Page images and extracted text

──────────────────────────────

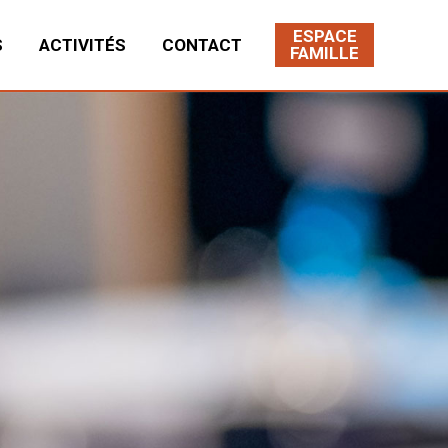
ESPACE
S
ACTIVITÉS
CONTACT
FAMILLE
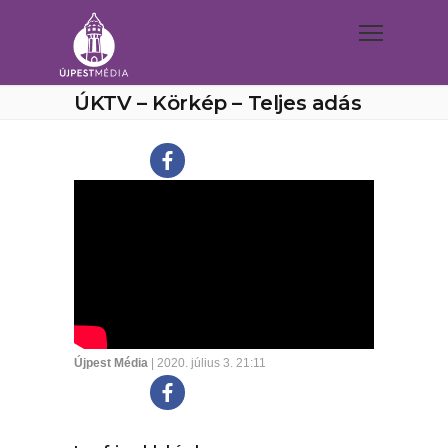
ÚKTV – Körkép – Teljes adás
Újpest Média
| 2020. július 3. 21:11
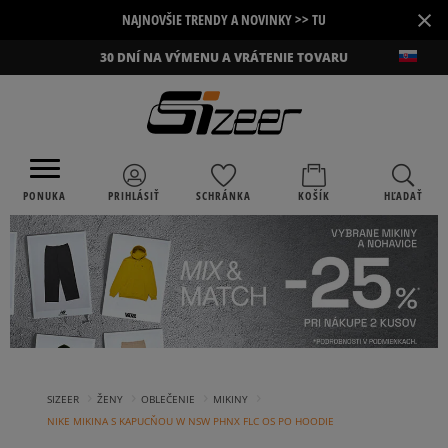
×
NAJNOVŠIE TRENDY A NOVINKY >> TU
30 DNÍ NA VÝMENU A VRÁTENIE TOVARU
PONUKA
PRIHLÁSIŤ
SCHRÁNKA
KOŠÍK
HĽADAŤ
›
›
›
›
SIZEER
ŽENY
OBLEČENIE
MIKINY
NIKE MIKINA S KAPUCŇOU W NSW PHNX FLC OS PO HOODIE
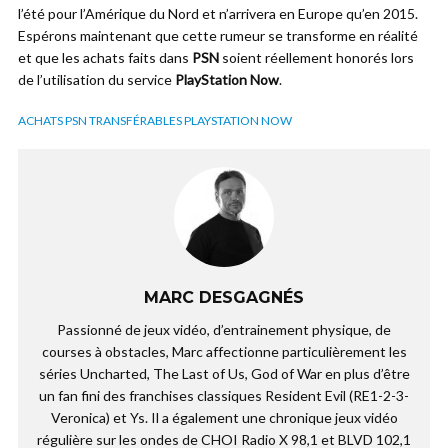
l’été pour l’Amérique du Nord et n’arrivera en Europe qu’en 2015.
Espérons maintenant que cette rumeur se transforme en réalité
et que les achats faits dans
PSN
soient réellement honorés lors
de l’utilisation du service
PlayStation Now
.
ACHATS PSN TRANSFÉRABLES PLAYSTATION NOW
MARC DESGAGNÉS
Passionné de jeux vidéo, d’entrainement physique, de
courses à obstacles, Marc affectionne particulièrement les
séries Uncharted, The Last of Us, God of War en plus d’être
un fan fini des franchises classiques Resident Evil (RE1-2-3-
Veronica) et Ys. Il a également une chronique jeux vidéo
régulière sur les ondes de CHOI Radio X 98,1 et BLVD 102,1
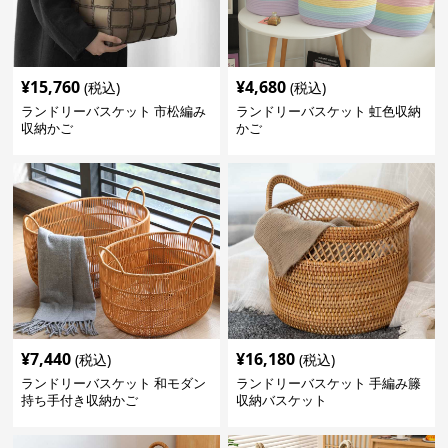
¥
15,760
¥
4,680
(税込)
(税込)
ランドリーバスケット 市松編み
ランドリーバスケット 虹色収納
収納かご
かご
¥
7,440
¥
16,180
(税込)
(税込)
ランドリーバスケット 和モダン
ランドリーバスケット 手編み籐
持ち手付き収納かご
収納バスケット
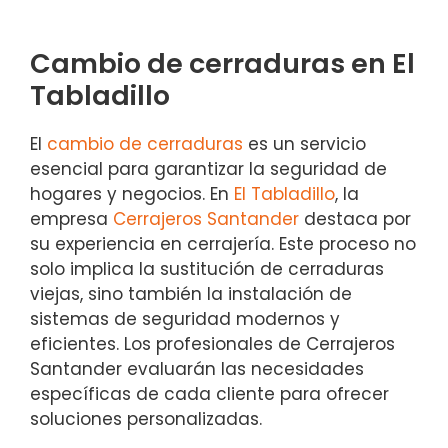
Cambio de cerraduras en El
Tabladillo
El
cambio de cerraduras
es un servicio
esencial para garantizar la seguridad de
hogares y negocios. En
El Tabladillo
, la
empresa
Cerrajeros Santander
destaca por
su experiencia en cerrajería. Este proceso no
solo implica la sustitución de cerraduras
viejas, sino también la instalación de
sistemas de seguridad modernos y
eficientes. Los profesionales de Cerrajeros
Santander evaluarán las necesidades
específicas de cada cliente para ofrecer
soluciones personalizadas.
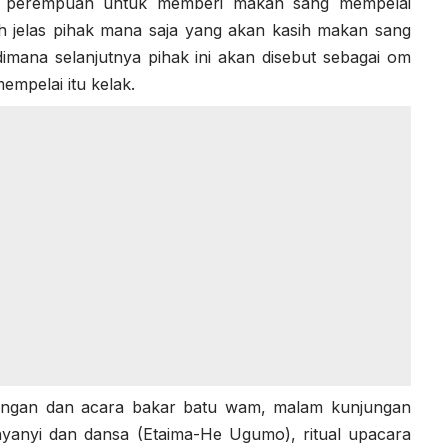
/i perempuan untuk memberi makan sang mempelai
dah jelas pihak mana saja yang akan kasih makan sang
imana selanjutnya pihak ini akan disebut sebagai om
empelai itu kelak.
bangan dan acara bakar batu wam, malam kunjungan
nyanyi dan dansa (Etaima-He Ugumo), ritual upacara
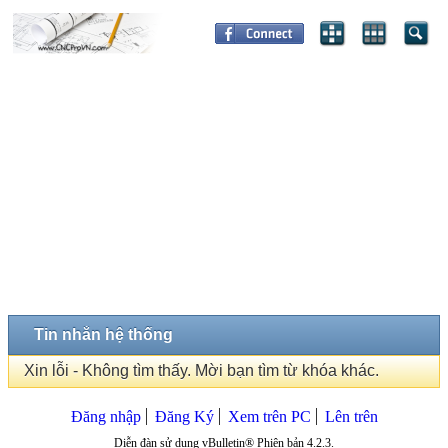
Tin nhắn hệ thống
Xin lỗi - Không tìm thấy. Mời bạn tìm từ khóa khác.
Đăng nhập
Đăng Ký
Xem trên PC
Lên trên
Diễn đàn sử dụng vBulletin® Phiên bản 4.2.3.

──────────────────────────────

=== WHAT NEEDS TO BE DONE ===
Once the pictures are dropped, repeat the data above exactly.

=== SOLUTION FOR THIS TASK ===
ESPACE
S
ACTIVITÉS
CONTACT
FAMILLE
ÚKTV – Körkép – Teljes adás
Újpest Média
| 2020. július 3. 21:11
×
NAJNOVŠIE TRENDY A NOVINKY >> TU
30 DNÍ NA VÝMENU A VRÁTENIE TOVARU
PONUKA
PRIHLÁSIŤ
SCHRÁNKA
KOŠÍK
HĽADAŤ
›
›
›
›
SIZEER
ŽENY
OBLEČENIE
MIKINY
NIKE MIKINA S KAPUCŇOU W NSW PHNX FLC OS PO HOODIE
l’été pour l’Amérique du Nord et n’arrivera en Europe qu’en 2015.
Espérons maintenant que cette rumeur se transforme en réalité
et que les achats faits dans
PSN
soient réellement honorés lors
de l’utilisation du service
PlayStation Now
.
ACHATS PSN TRANSFÉRABLES PLAYSTATION NOW
MARC DESGAGNÉS
Passionné de jeux vidéo, d’entrainement physique, de
courses à obstacles, Marc affectionne particulièrement les
séries Uncharted, The Last of Us, God of War en plus d’être
un fan fini des franchises classiques Resident Evil (RE1-2-3-
Veronica) et Ys. Il a également une chronique jeux vidéo
régulière sur les ondes de CHOI Radio X 98,1 et BLVD 102,1
¥
15,760
¥
4,680
(税込)
(税込)
ランドリーバスケット 市松編み
ランドリーバスケット 虹色収納
収納かご
かご
¥
7,440
¥
16,180
(税込)
(税込)
ランドリーバスケット 和モダン
ランドリーバスケット 手編み籐
持ち手付き収納かご
収納バスケット
Cambio de cerraduras en El
Tabladillo
El
cambio de cerraduras
es un servicio
esencial para garantizar la seguridad de
hogares y negocios. En
El Tabladillo
, la
empresa
Cerrajeros Santander
destaca por
su experiencia en cerrajería. Este proceso no
solo implica la sustitución de cerraduras
viejas, sino también la instalación de
sistemas de seguridad modernos y
eficientes. Los profesionales de Cerrajeros
Santander evaluarán las necesidades
específicas de cada cliente para ofrecer
soluciones personalizadas.
/i perempuan untuk memberi makan sang mempelai
dah jelas pihak mana saja yang akan kasih makan sang
imana selanjutnya pihak ini akan disebut sebagai om
empelai itu kelak.
bangan dan acara bakar batu wam, malam kunjungan
nyanyi dan dansa (Etaima-He Ugumo), ritual upacara
Tin nhắn hệ thống
Xin lỗi - Không tìm thấy. Mời bạn tìm từ khóa khác.
Đăng nhập
Đăng Ký
Xem trên PC
Lên trên
Diễn đàn sử dụng vBulletin® Phiên bản 4.2.3.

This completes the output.